----- Data shown -----
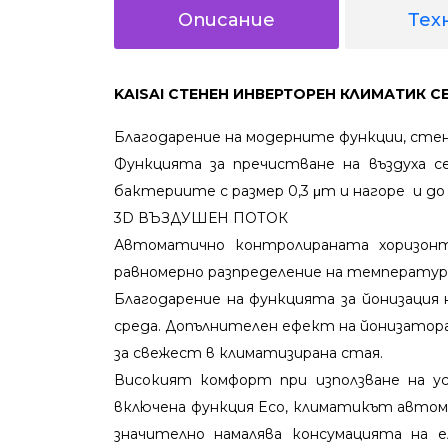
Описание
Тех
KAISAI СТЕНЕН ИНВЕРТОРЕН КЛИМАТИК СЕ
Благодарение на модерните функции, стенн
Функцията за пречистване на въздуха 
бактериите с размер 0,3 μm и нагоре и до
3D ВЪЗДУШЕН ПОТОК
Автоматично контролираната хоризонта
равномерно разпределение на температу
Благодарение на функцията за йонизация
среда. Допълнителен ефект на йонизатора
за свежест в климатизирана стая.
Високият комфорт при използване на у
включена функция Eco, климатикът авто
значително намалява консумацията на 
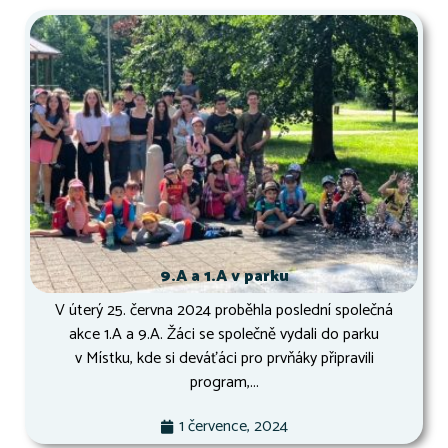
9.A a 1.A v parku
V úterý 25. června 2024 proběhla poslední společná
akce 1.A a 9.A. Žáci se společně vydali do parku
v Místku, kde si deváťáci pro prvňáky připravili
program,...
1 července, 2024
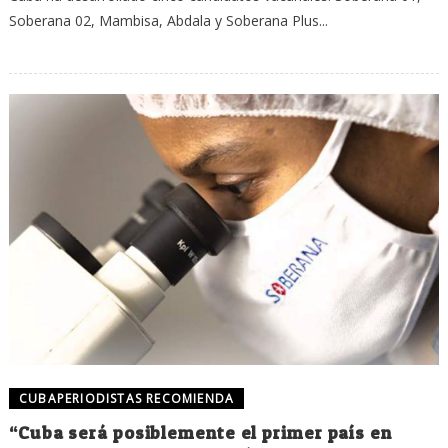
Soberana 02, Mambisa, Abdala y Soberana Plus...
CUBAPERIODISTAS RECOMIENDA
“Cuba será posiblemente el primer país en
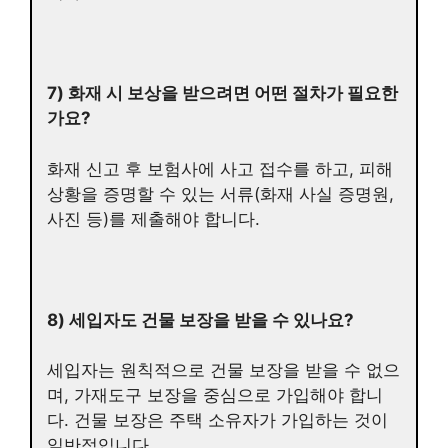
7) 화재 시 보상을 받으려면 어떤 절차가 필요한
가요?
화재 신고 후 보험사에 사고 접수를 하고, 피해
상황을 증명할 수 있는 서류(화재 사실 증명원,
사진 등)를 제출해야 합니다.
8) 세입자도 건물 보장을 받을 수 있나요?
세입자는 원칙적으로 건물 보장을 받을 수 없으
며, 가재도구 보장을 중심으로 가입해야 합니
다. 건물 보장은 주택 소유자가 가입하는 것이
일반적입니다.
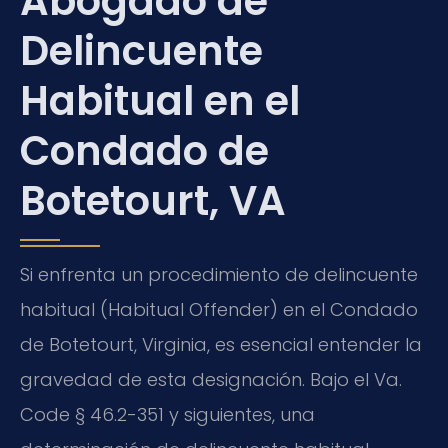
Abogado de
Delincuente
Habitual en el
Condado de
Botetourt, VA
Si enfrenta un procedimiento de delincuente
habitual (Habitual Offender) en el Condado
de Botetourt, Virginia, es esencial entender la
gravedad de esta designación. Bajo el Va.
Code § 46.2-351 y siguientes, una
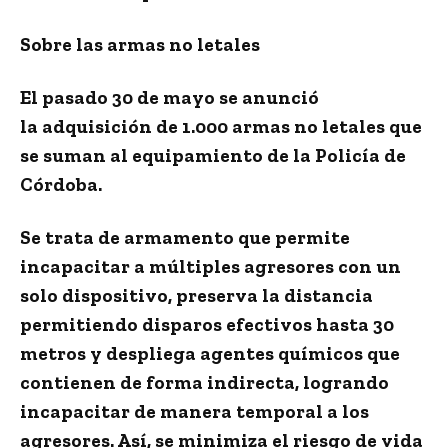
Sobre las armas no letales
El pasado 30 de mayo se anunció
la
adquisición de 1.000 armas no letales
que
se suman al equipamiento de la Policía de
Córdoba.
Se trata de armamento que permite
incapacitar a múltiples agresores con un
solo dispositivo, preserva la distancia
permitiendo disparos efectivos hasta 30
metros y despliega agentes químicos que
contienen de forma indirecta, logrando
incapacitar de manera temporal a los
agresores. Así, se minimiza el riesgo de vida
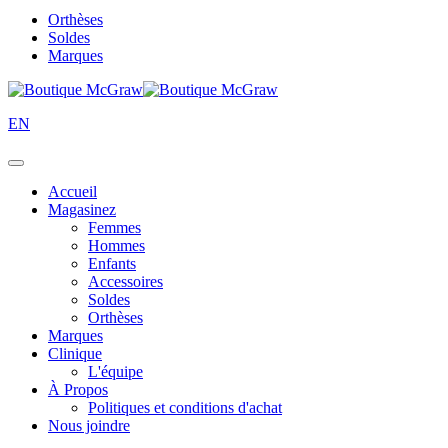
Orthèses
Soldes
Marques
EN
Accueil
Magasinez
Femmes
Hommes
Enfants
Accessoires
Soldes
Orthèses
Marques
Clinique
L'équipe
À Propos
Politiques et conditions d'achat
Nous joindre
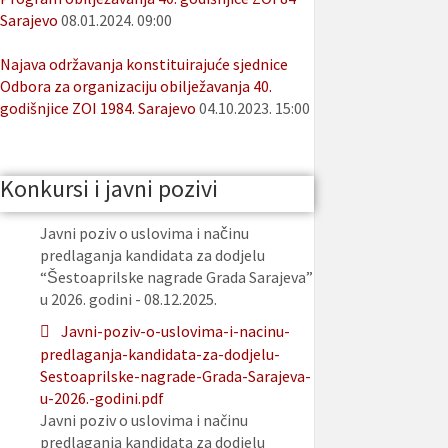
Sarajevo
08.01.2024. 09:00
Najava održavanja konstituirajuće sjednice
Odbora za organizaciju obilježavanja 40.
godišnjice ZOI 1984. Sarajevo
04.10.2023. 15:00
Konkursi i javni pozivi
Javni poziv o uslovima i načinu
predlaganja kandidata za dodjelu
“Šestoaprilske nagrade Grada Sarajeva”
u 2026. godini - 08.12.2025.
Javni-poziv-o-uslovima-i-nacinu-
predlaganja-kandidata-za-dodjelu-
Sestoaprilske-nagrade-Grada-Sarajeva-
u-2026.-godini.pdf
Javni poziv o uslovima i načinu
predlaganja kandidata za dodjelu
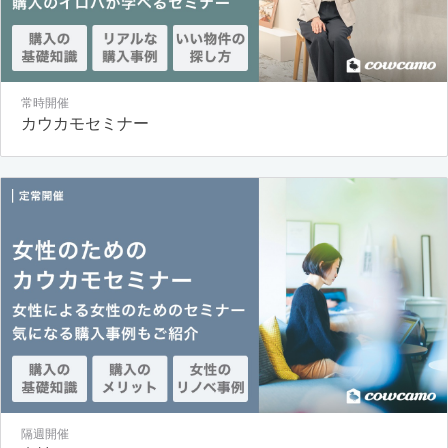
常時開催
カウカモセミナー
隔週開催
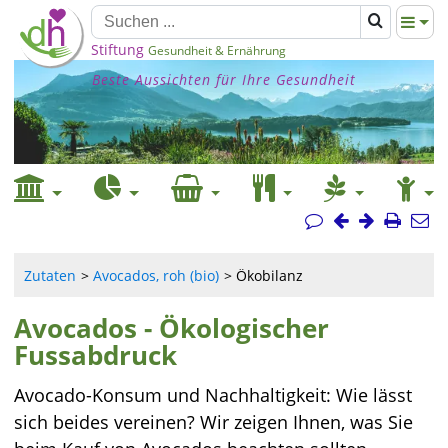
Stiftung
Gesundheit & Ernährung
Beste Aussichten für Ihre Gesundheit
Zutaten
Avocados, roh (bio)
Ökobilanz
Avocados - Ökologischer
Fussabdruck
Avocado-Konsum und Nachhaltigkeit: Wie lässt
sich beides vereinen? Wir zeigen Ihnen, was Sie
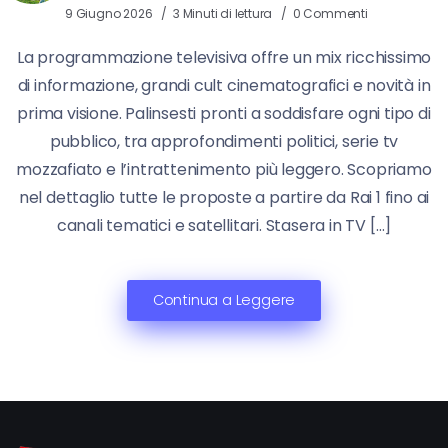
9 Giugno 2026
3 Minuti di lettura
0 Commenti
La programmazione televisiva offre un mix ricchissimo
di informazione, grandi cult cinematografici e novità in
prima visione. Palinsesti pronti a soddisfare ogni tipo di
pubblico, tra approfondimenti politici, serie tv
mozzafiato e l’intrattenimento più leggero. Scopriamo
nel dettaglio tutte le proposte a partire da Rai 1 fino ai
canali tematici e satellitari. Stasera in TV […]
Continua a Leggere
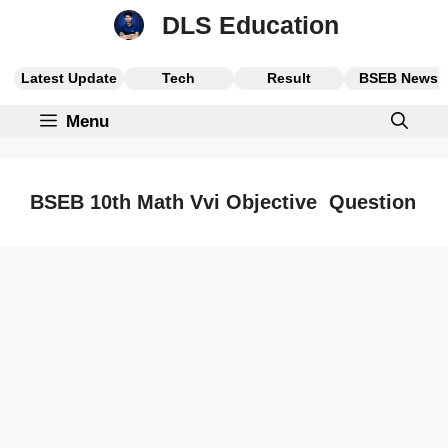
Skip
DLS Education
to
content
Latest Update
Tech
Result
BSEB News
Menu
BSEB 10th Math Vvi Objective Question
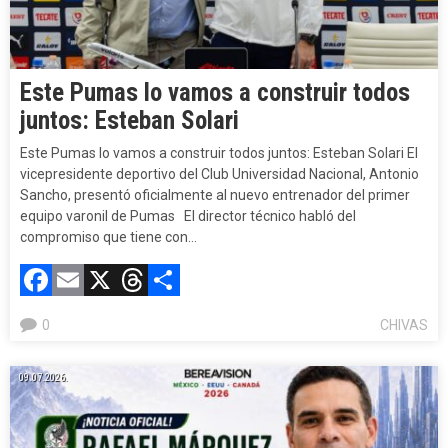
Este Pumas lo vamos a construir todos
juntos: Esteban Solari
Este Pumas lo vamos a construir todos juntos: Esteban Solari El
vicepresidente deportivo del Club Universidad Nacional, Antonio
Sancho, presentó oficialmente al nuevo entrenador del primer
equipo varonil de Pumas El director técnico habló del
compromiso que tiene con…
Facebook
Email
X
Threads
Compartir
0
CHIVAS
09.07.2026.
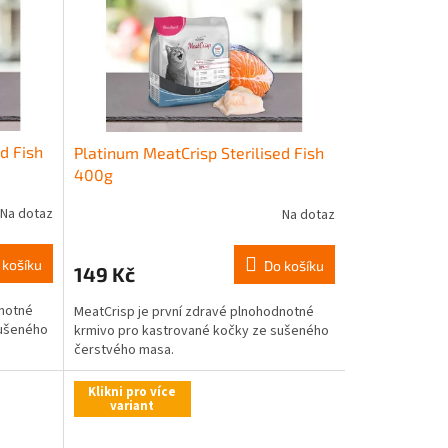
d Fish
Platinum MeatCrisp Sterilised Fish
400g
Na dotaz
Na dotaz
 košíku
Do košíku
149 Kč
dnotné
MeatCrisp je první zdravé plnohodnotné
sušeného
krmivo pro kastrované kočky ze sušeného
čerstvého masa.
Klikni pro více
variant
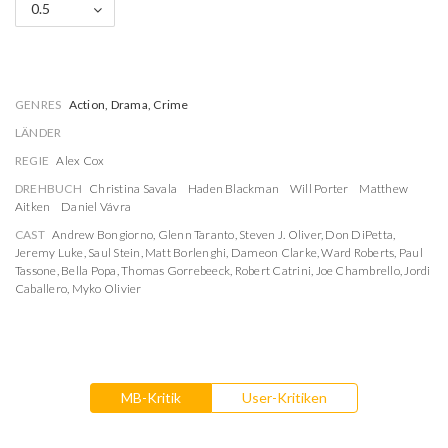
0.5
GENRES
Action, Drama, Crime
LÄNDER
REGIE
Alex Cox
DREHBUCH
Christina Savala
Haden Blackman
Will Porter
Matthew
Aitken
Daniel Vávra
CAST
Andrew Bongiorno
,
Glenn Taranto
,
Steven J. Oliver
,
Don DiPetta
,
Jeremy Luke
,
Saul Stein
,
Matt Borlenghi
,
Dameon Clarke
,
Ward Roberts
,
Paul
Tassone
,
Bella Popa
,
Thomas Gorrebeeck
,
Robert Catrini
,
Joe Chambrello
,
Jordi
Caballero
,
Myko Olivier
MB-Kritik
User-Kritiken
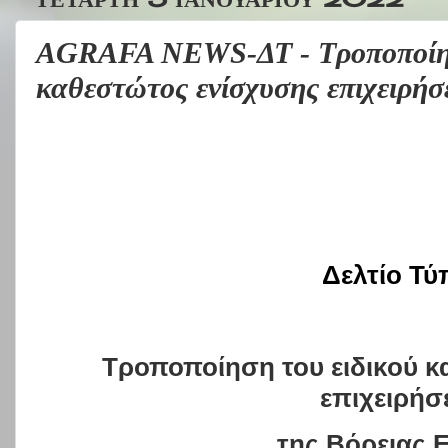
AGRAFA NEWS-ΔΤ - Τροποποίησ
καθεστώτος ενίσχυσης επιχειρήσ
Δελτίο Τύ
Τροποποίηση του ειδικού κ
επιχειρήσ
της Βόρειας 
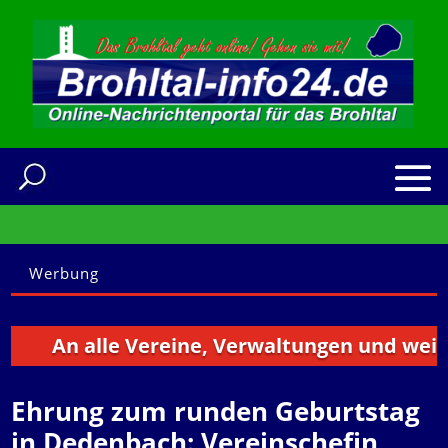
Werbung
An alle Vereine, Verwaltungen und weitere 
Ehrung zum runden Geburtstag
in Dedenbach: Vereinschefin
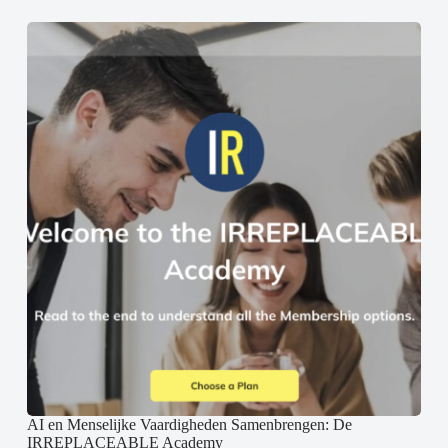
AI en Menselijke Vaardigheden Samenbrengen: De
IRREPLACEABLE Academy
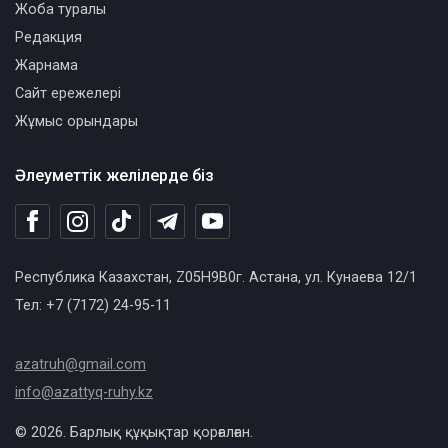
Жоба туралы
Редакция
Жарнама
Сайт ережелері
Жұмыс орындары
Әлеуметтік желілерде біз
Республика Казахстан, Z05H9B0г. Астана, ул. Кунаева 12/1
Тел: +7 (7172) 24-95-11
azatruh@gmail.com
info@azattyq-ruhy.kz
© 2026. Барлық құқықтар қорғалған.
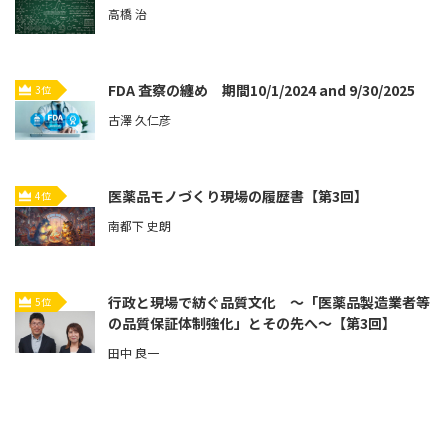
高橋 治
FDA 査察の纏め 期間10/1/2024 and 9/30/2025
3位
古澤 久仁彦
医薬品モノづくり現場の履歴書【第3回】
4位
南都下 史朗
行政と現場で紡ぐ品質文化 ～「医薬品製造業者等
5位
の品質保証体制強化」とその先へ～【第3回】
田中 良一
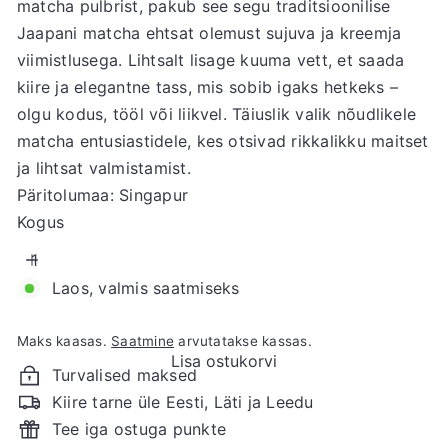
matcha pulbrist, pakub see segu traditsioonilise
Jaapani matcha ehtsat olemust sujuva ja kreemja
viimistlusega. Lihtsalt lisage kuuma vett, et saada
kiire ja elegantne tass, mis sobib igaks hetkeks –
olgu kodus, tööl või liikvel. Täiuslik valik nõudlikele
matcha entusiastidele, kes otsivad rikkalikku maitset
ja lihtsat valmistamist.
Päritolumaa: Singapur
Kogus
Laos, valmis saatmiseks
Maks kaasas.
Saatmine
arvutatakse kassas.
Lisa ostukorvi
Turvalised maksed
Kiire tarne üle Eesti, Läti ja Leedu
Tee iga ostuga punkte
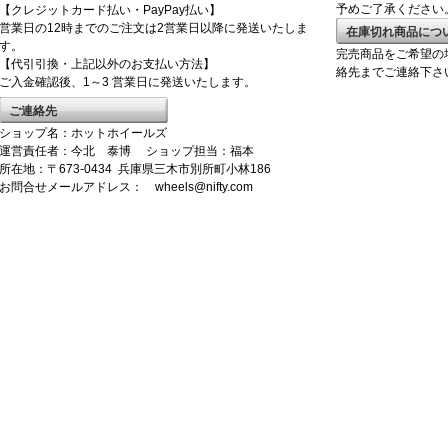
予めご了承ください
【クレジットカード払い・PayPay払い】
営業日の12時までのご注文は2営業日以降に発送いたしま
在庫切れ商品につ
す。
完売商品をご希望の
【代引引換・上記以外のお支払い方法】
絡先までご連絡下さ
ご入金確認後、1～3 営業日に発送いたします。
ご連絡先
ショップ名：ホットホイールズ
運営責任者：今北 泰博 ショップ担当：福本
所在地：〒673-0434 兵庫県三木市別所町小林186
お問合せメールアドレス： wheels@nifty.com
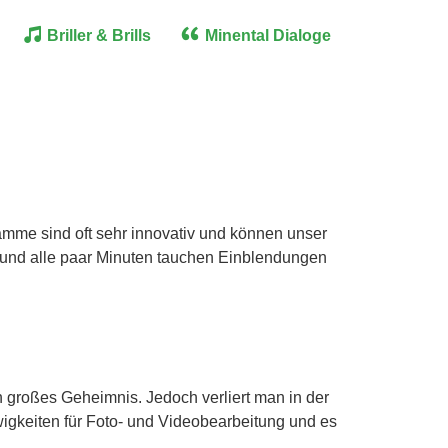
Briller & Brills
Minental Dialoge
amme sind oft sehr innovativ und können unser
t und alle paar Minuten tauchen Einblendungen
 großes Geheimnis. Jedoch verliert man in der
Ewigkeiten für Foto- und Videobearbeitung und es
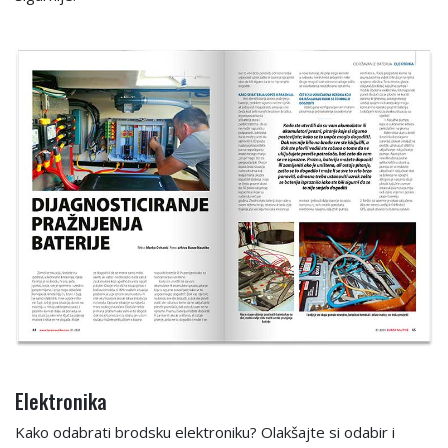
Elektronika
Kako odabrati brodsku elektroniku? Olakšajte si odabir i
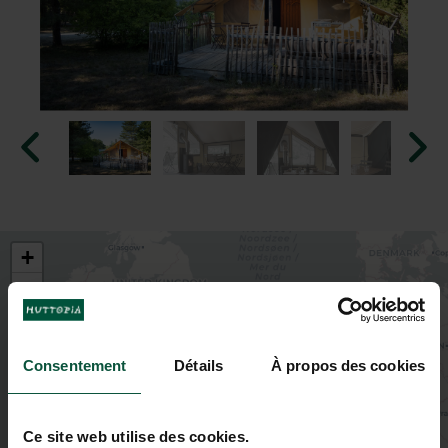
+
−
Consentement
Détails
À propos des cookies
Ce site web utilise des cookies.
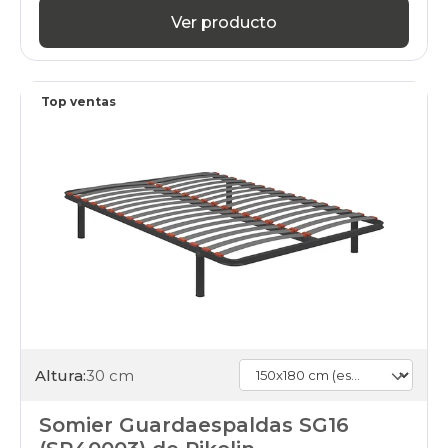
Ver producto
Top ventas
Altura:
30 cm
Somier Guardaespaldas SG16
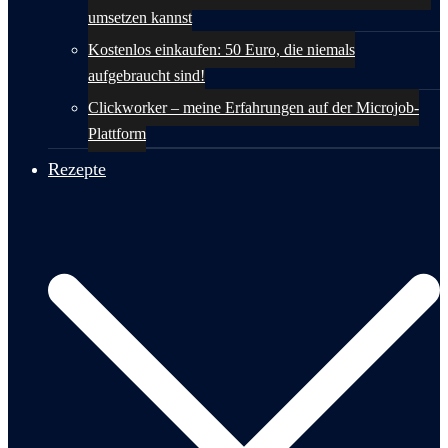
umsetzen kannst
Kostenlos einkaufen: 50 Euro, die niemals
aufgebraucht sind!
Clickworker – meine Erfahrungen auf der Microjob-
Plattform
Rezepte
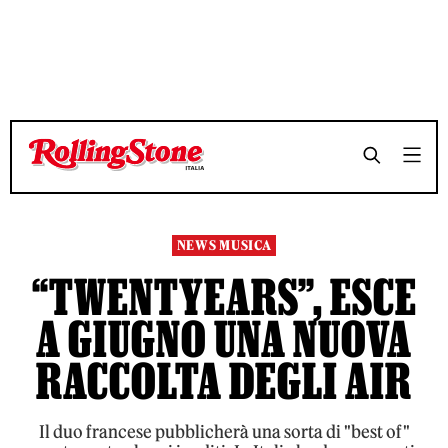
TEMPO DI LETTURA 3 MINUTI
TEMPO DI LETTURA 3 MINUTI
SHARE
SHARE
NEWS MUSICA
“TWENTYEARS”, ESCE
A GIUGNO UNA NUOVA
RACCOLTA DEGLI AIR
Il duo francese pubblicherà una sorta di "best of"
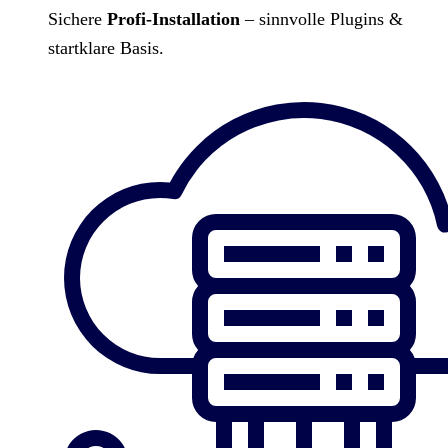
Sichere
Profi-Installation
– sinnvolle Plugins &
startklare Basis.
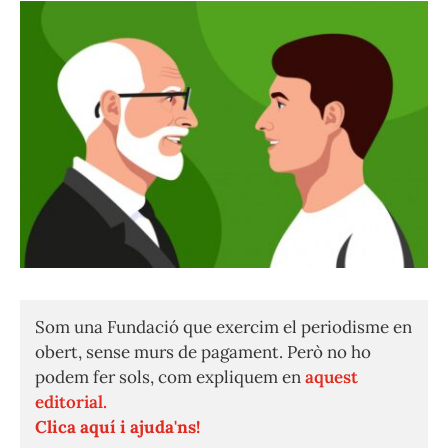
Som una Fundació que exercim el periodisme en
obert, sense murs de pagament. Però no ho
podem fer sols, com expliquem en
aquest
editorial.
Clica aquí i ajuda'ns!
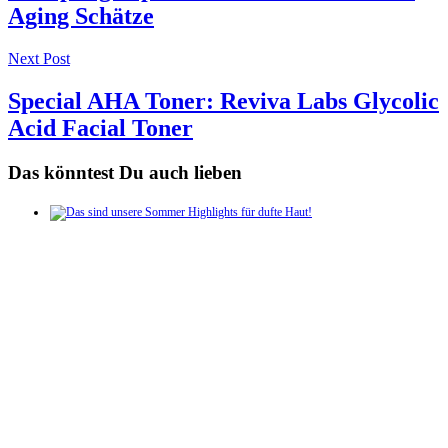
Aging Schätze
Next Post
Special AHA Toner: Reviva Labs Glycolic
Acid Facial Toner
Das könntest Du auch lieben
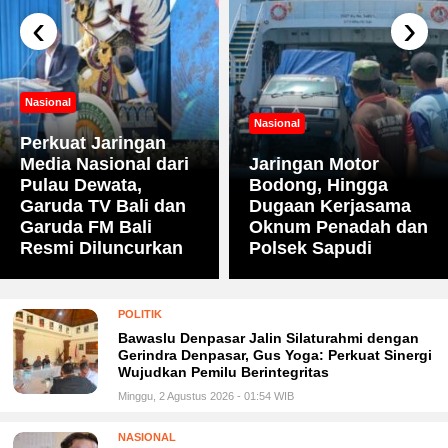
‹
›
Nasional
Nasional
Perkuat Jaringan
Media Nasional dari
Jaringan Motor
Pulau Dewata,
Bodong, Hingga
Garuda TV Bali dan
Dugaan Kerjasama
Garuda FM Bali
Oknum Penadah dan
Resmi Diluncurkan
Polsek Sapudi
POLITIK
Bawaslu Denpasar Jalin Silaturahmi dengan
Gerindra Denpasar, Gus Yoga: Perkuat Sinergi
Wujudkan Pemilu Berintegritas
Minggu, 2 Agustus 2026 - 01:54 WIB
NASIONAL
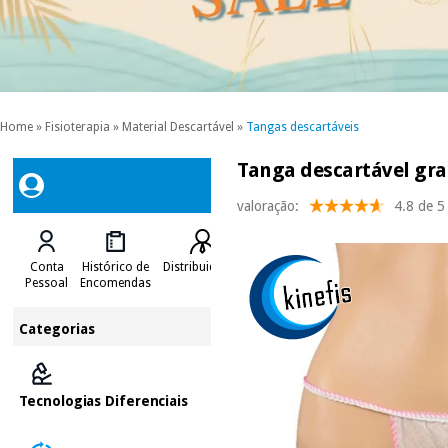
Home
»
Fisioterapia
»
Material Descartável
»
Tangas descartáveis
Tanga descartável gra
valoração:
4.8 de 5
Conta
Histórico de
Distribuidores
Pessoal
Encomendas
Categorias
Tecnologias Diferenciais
-----
▶ [Problem]
Pictures in the entries do not go into the copy. Print only the lines starting at the one containing "Christina Savala" and ending at the one containing "Minental Dialoge", exactly as they appear.

▶ [Result of this exercise]
Christina Savala
Haden Blackman
Will Porter
Matthew
Aitken
Daniel Vávra
CAST
Andrew Bongiorno
,
Glenn Taranto
,
Steven J. Oliver
,
Don DiPetta
,
Jeremy Luke
,
Saul Stein
,
Matt Borlenghi
,
Dameon Clarke
,
Ward Roberts
,
Paul
Tassone
,
Bella Popa
,
Thomas Gorrebeeck
,
Robert Catrini
,
Joe Chambrello
,
Jordi
Caballero
,
Myko Olivier
MB-Kritik
User-Kritiken
AGRAFA NEWS-ΔΤ - Τροποποίησ
καθεστώτος ενίσχυσης επιχειρήσ
Δελτίο Τύ
Τροποποίηση του ειδικού κ
επιχειρήσ
της Βόρειας 
Werbung
An alle Vereine, Verwaltungen und weitere 
Ehrung zum runden Geburtstag
in Dedenbach: Vereinschefin
AI en Menselijke Vaardigheden Samenbrengen: De
IRREPLACEABLE Academy
Жоба туралы
Редакция
Жарнама
Сайт ережелері
Жұмыс орындары
Әлеуметтік желілерде біз
Республика Казахстан, Z05H9B0г. Астана, ул. Кунаева 12/1
Тел: +7 (7172) 24-95-11
azatruh@gmail.com
info@azattyq-ruhy.kz
© 2026. Барлық құқықтар қорғалған.
高橋 治
FDA 査察の纏め 期間10/1/2024 and 9/30/2025
3位
古澤 久仁彦
医薬品モノづくり現場の履歴書【第3回】
4位
南都下 史朗
行政と現場で紡ぐ品質文化 ～「医薬品製造業者等
5位
の品質保証体制強化」とその先へ～【第3回】
田中 良一
matcha pulbrist, pakub see segu traditsioonilise
Jaapani matcha ehtsat olemust sujuva ja kreemja
viimistlusega. Lihtsalt lisage kuuma vett, et saada
kiire ja elegantne tass, mis sobib igaks hetkeks –
olgu kodus, tööl või liikvel. Täiuslik valik nõudlikele
matcha entusiastidele, kes otsivad rikkalikku maitset
ja lihtsat valmistamist.
Päritolumaa: Singapur
Kogus
Laos, valmis saatmiseks
Maks kaasas.
Saatmine
arvutatakse kassas.
Lisa ostukorvi
Turvalised maksed
Kiire tarne üle Eesti, Läti ja Leedu
Tee iga ostuga punkte
予めご了承ください
【クレジットカード払い・PayPay払い】
営業日の12時までのご注文は2営業日以降に発送いたしま
在庫切れ商品につ
す。
完売商品をご希望の
【代引引換・上記以外のお支払い方法】
絡先までご連絡下さ
ご入金確認後、1～3 営業日に発送いたします。
ご連絡先
ショップ名：ホットホイールズ
運営責任者：今北 泰博 ショップ担当：福本
所在地：〒673-0434 兵庫県三木市別所町小林186
お問合せメールアドレス： wheels@nifty.com
Briller & Brills
Minental Dialoge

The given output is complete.